What is being asked >> Could you repeat all of the entries word for word, minus any pictures?

Extracted page text data:
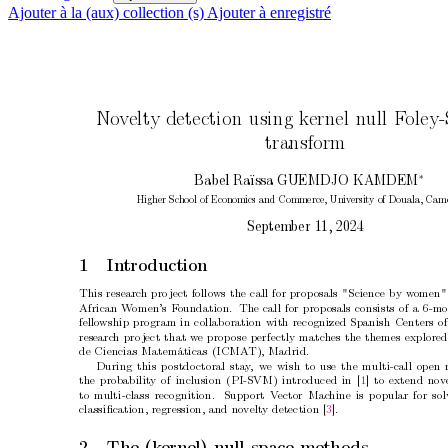
Ajouter à la (aux) collection (s)
Ajouter à enregistré
No
v
elt
y detection using k
ernel n
ull F
oley
transform
∗
Bab
el Raïssa GUEMDJO KAMDEM
Higher Sc
ho
ol of Economics and Commerce, Univ
ersity of Douala, Cam
Septem
b
er 11, 2024
1 In
tro
duction
This researc
h pro
ject follo
ws the call for prop
osals "Science by w
omen"
African W
omen’s F
oundation.
The call for prop
osals consists of a 6-m
fello
wship program in collab
oration with recognized Spanish Centers of
researc
h pro
ject that w
e prop
ose p
erfectly matc
hes the themes explored
de Ciencias Matemáticas (ICMA
T), Madrid.
During this p
ostdo
ctoral sta
y
,
w
e wish to use the multi-call open 
the probabilit
y of inclusion (PI-SVM) introduced in [
1
] to extend nov
to m
ulti-class recognition.
Supp
ort V
ector Mac
hine is p
opular for so
classiﬁcation, regression, and no
velt
y detection [
3
].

Response box >>
Ajouter à la (aux) collection (s)
Ajouter à enregistré
No
v
elt
y detection using k
ernel n
ull F
oley
transform
∗
Bab
el Raïssa GUEMDJO KAMDEM
Higher Sc
ho
ol of Economics and Commerce, Univ
ersity of Douala, Cam
Septem
b
er 11, 2024
1 In
tro
duction
This researc
h pro
ject follo
ws the call for prop
osals "Science by w
omen"
African W
omen’s F
oundation.
The call for prop
osals consists of a 6-m
fello
wship program in collab
oration with recognized Spanish Centers of
researc
h pro
ject that w
e prop
ose p
erfectly matc
hes the themes explored
de Ciencias Matemáticas (ICMA
T), Madrid.
During this p
ostdo
ctoral sta
y
,
w
e wish to use the multi-call open 
the probabilit
y of inclusion (PI-SVM) introduced in [
1
] to extend nov
to m
ulti-class recognition.
Supp
ort V
ector Mac
hine is p
opular for so
classiﬁcation, regression, and no
velt
y detection [
3
].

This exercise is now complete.